MEXICO CITY (AP) — Mexico’s anti-monopoly regulators on Monday imposed special conditions for a 10-year period on Walmart’s Mexican subsidiary for allegedly squeezing suppliers.
The decision follows a related $4.6 million fine imposed by regulators, known as the Federal Competition Commission, for alleged monopolistic practices.
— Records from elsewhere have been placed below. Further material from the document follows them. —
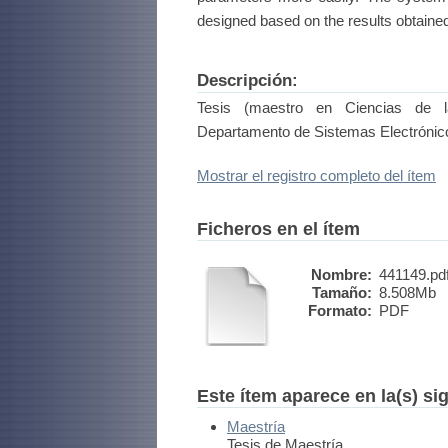
designed based on the results obtained
Descripción:
Tesis (maestro en Ciencias de l
Departamento de Sistemas Electrónic
Mostrar el registro completo del ítem
Ficheros en el ítem
Nombre:
441149.pd
Tamaño:
8.508Mb
Formato:
PDF
Este ítem aparece en la(s) si
Maestría
Tesis de Maestría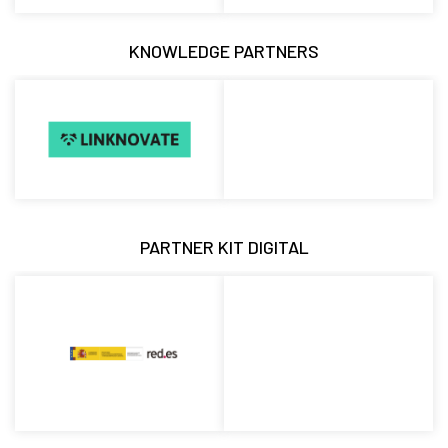
KNOWLEDGE PARTNERS
PARTNER KIT DIGITAL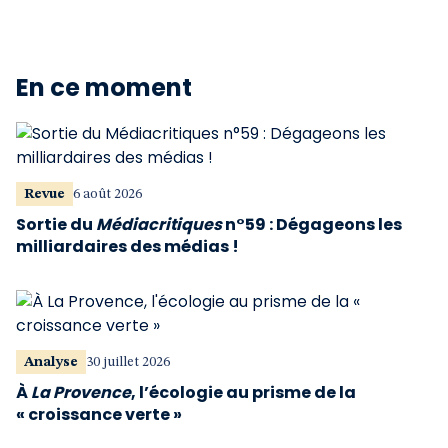
En ce moment
Revue
6 août 2026
Sortie du
Médiacritiques
n°59 : Dégageons les
milliardaires des médias !
Analyse
30 juillet 2026
À
La Provence
, l’écologie au prisme de la
« croissance verte »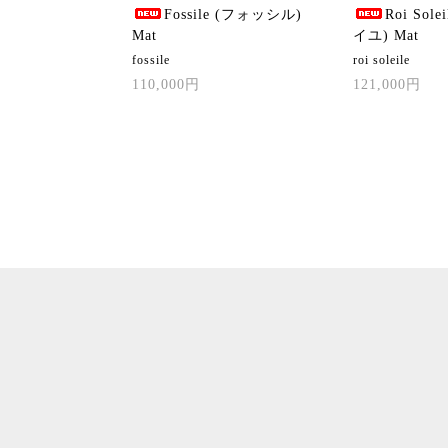
Fossile (フォッシル)
Roi Sol
Mat
イユ) Mat
fossile
roi soleile
110,000円
121,000円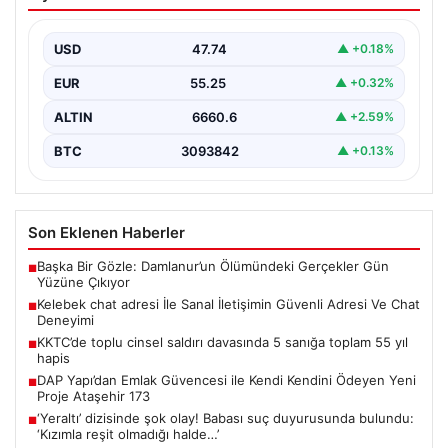
Güvenli Adresi Ve Chat Deneyimi
İnternet çağında kullanıcıların kaliteli bir şekilde irtibat
kurması ciddi bir değer barındırmaktadır. Günümüzde
USD
47.74
▲ +0.18%
birçok…
EUR
55.25
▲ +0.32%
ALTIN
6660.6
▲ +2.59%
BTC
3093842
▲ +0.13%
Son Eklenen Haberler
Başka Bir Gözle: Damlanur’un Ölümündeki Gerçekler Gün
■
Yüzüne Çıkıyor
Kelebek chat adresi İle Sanal İletişimin Güvenli Adresi Ve Chat
■
Deneyimi
KKTC’de toplu cinsel saldırı davasında 5 sanığa toplam 55 yıl
■
hapis
DAP Yapı’dan Emlak Güvencesi ile Kendi Kendini Ödeyen Yeni
■
Proje Ataşehir 173
‘Yeraltı’ dizisinde şok olay! Babası suç duyurusunda bulundu:
■
‘Kızımla reşit olmadığı halde…’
Walmart de Mexico said last week it plans to appeal the fine.
The company did not immediately comment on Monday’s announcement.
The Federal Competition Commission said Walmart should refrain from pressuring suppliers to grant discounts to competitors, among other things.
“For thirteen years, Walmart used its market power to impose unlawful conditions on its suppliers, gaining illegal advantages over its competitors,” the commission wrote in a statement.
“Walmart had a system in place that allowed it to impose discretionary discounts to force its suppliers not to give better prices or terms to other stores, which seriously affected them, especially small and medium-sized stores,” the statement said.
Walmart de Mexico – by far the largest retail chain in Mexico – described the case as unfair and claimed it contained ‘errors in the application of the law’.
The soon-to-be-disbanded anti-monopoly agency imposed the fine after at least one rival retailer accused Walmart of using its substantial purchasing power to extract discounts that disadvantage other sellers.
Shares of Walmart de Mexico fell about 2.5% on the Mexican stock exchange on Monday.